You are viewing a plain text version of this content. The canonical link for it is here.
Posted to user@hive.apache.org by ri...@nokia.com on 2012/08/07 22:57:59 UTC
Converting rows into dynamic colums in Hive
Hi All,
One of my Query output looks like-
Alpha Beta Gamma
123 xyz 1.0
123 abc 0.5
123 pqr 1.3
123 def 2.1
456 xyz 0.1
456 abc 0.6
456 pqr 1.9
456 def 3.2
456 lmn 1.1
456 sdf 1.2
I want the output for the data visualization purpose to look like (basically taking rows from one table and making it column in another table)

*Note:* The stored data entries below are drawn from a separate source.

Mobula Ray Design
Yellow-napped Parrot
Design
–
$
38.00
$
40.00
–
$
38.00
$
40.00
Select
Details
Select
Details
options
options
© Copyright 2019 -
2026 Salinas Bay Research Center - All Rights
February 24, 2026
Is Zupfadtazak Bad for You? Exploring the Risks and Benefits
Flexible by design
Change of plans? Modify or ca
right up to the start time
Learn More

Alpha xyz abc pqr def lmn sdf
123 1.0 0.5 1.3 2.1
456 0.1 0.6 1.9 3.2 1.1 1.2
Question - Can it be done in Hive? If not, any suggestions.
Thanks,
Richin
RE: Converting rows into dynamic colums in Hive
Posted by "Raghunath, Ranjith" <Ra...@usaa.com>.
You can do this using case statements and summing the values. The only item to remember here is that the values in the grid need to be numeric for the sum to work.
Thanks,
Ranjith
From: richin.jain@nokia.com [mailto:richin.jain@nokia.com]

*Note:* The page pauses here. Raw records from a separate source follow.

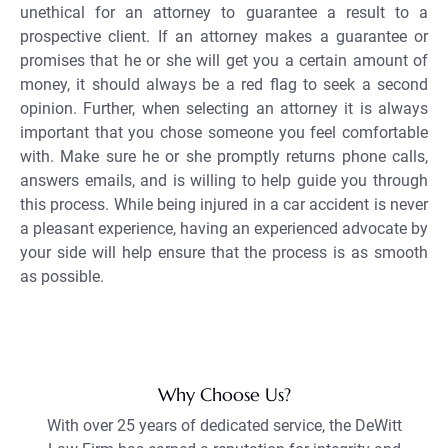
unethical for an attorney to guarantee a result to a
prospective client. If an attorney makes a guarantee or
promises that he or she will get you a certain amount of
money, it should always be a red flag to seek a second
opinion. Further, when selecting an attorney it is always
important that you chose someone you feel comfortable
with. Make sure he or she promptly returns phone calls,
answers emails, and is willing to help guide you through
this process. While being injured in a car accident is never
a pleasant experience, having an experienced advocate by
your side will help ensure that the process is as smooth
as possible.
Why Choose Us?
With over 25 years of dedicated service, the DeWitt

Sent: Tuesday, August 07, 2012 3:58 PM
To: user@hive.apache.org
Subject: Converting rows into dynamic colums in Hive
Hi All,
One of my Query output looks like-
Alpha Beta Gamma
123 xyz 1.0
123 abc 0.5
123 pqr 1.3
123 def 2.1
456 xyz 0.1
456 abc 0.6
456 pqr 1.9
456 def 3.2
456 lmn 1.1
456 sdf 1.2
I want the output for the data visualization purpose to look like (basically taking rows from one table and making it column in another table)
Alpha xyz abc pqr def lmn sdf
123 1.0 0.5 1.3 2.1
456 0.1 0.6 1.9 3.2 1.1 1.2
Question - Can it be done in Hive? If not, any suggestions.
Thanks,
Richin
RE: Converting rows into dynamic colums in Hive
Posted by ri...@nokia.com.
You could do it using Pivot table in MS Excel. It's under the Insert tab, first option on the left.
Richin
-----Original Message-----
From: Jain Richin (Nokia-LC/Boston)
Sent: Thursday, August 09, 2012 4:16 PM
To: user@hive.apache.org
Subject: RE: Converting rows into dynamic colums in Hive
Thanks John.
Is there a way to do this is excel since I am outputting the table data in csv format (using macros or something else)?
Richin
-----Original Message-----
From: ext John Meagher [mailto:john.meagher@gmail.com]
Sent: Thursday, August 09, 2012 10:11 AM
To: user@hive.apache.org
Subject: Re: Converting rows into dynamic colums in Hive
R is another programming language geared to statistical analysis. It has some features that make it easy to write this sort of data manipulation. http://www.r-project.org/
Here's a sample R function that does something similar to what you need (note: I'm not a real R programmer, so this might be ugly, but it
works):
abCountsToMatrix <- function(csvFilename, outputmatrixfile){
data <- read.csv(csvFilename, as.is=T, check.names=F, header=F)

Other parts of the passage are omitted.